### Problem to work on
Would you print all of the entries word for word?

Collected data
· · · · · · ·

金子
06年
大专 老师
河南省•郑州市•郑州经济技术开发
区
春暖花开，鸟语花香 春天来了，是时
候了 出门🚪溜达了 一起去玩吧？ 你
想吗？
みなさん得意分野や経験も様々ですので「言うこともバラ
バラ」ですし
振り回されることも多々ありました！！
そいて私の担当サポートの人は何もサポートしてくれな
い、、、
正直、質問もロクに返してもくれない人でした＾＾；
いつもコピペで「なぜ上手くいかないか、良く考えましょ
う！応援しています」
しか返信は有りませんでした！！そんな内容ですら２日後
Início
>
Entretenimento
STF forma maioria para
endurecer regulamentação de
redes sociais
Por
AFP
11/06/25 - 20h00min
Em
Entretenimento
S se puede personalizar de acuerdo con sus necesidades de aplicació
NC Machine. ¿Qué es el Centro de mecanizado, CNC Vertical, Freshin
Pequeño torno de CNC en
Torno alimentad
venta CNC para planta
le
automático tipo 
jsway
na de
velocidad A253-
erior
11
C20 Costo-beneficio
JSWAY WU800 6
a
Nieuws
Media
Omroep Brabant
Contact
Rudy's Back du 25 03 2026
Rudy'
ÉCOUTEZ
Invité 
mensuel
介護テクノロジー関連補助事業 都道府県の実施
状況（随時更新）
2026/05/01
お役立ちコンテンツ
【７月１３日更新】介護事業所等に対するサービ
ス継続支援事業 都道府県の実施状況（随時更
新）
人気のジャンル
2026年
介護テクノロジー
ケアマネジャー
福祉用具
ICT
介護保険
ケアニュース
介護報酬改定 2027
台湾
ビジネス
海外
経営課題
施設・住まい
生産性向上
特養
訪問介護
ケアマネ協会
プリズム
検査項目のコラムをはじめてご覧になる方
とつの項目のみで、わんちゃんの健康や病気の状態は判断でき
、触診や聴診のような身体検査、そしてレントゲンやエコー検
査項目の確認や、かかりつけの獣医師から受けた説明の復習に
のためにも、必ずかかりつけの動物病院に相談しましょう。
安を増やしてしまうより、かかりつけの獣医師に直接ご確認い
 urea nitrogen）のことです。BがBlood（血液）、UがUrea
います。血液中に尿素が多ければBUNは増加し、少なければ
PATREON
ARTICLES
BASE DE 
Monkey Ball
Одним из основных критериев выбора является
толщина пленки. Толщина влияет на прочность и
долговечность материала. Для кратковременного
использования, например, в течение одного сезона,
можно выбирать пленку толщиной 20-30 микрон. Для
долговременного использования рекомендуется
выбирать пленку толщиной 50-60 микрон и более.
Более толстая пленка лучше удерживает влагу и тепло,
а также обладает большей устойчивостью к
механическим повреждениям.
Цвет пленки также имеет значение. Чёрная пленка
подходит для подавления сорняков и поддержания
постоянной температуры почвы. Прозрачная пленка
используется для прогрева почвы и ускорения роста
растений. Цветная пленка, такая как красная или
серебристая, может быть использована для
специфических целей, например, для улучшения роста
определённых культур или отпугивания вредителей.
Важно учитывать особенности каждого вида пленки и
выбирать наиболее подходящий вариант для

· · · · · · ·

### Output of the task
金子
06年
大专 老师
河南省•郑州市•郑州经济技术开发
区
春暖花开，鸟语花香 春天来了，是时
候了 出门🚪溜达了 一起去玩吧？ 你
想吗？
みなさん得意分野や経験も様々ですので「言うこともバラ
バラ」ですし
振り回されることも多々ありました！！
そいて私の担当サポートの人は何もサポートしてくれな
い、、、
正直、質問もロクに返してもくれない人でした＾＾；
いつもコピペで「なぜ上手くいかないか、良く考えましょ
う！応援しています」
しか返信は有りませんでした！！そんな内容ですら２日後
Início
>
Entretenimento
STF forma maioria para
endurecer regulamentação de
redes sociais
Por
AFP
11/06/25 - 20h00min
Em
Entretenimento
S se puede personalizar de acuerdo con sus necesidades de aplicació
NC Machine. ¿Qué es el Centro de mecanizado, CNC Vertical, Freshin
Pequeño torno de CNC en
Torno alimentad
venta CNC para planta
le
automático tipo 
jsway
na de
velocidad A253-
erior
11
C20 Costo-beneficio
JSWAY WU800 6
a
Nieuws
Media
Omroep Brabant
Contact
Rudy's Back du 25 03 2026
Rudy'
ÉCOUTEZ
Invité 
mensuel
介護テクノロジー関連補助事業 都道府県の実施
状況（随時更新）
2026/05/01
お役立ちコンテンツ
【７月１３日更新】介護事業所等に対するサービ
ス継続支援事業 都道府県の実施状況（随時更
新）
人気のジャンル
2026年
介護テクノロジー
ケアマネジャー
福祉用具
ICT
介護保険
ケアニュース
介護報酬改定 2027
台湾
ビジネス
海外
経営課題
施設・住まい
生産性向上
特養
訪問介護
ケアマネ協会
プリズム
検査項目のコラムをはじめてご覧になる方
とつの項目のみで、わんちゃんの健康や病気の状態は判断でき
、触診や聴診のような身体検査、そしてレントゲンやエコー検
査項目の確認や、かかりつけの獣医師から受けた説明の復習に
のためにも、必ずかかりつけの動物病院に相談しましょう。
安を増やしてしまうより、かかりつけの獣医師に直接ご確認い
 urea nitrogen）のことです。BがBlood（血液）、UがUrea
います。血液中に尿素が多ければBUNは増加し、少なければ
PATREON
ARTICLES
BASE DE 
Monkey Ball
Одним из основных критериев выбора является
толщина пленки. Толщина влияет на прочность и
долговечность материала. Для кратковременного
использования, например, в течение одного сезона,
можно выбирать пленку толщиной 20-30 микрон. Для
долговременного использования рекомендуется
выбирать пленку толщиной 50-60 микрон и более.
Более толстая пленка лучше удерживает влагу и тепло,
а также обладает большей устойчивостью к
механическим повреждениям.
Цвет пленки также имеет значение. Чёрная пленка
подходит для подавления сорняков и поддержания
постоянной температуры почвы. Прозрачная пленка
используется для прогрева почвы и ускорения роста
растений. Цветная пленка, такая как красная или
серебристая, может быть использована для
специфических целей, например, для улучшения роста
определённых культур или отпугивания вредителей.
Важно учитывать особенности каждого вида пленки и
выбирать наиболее подходящий вариант для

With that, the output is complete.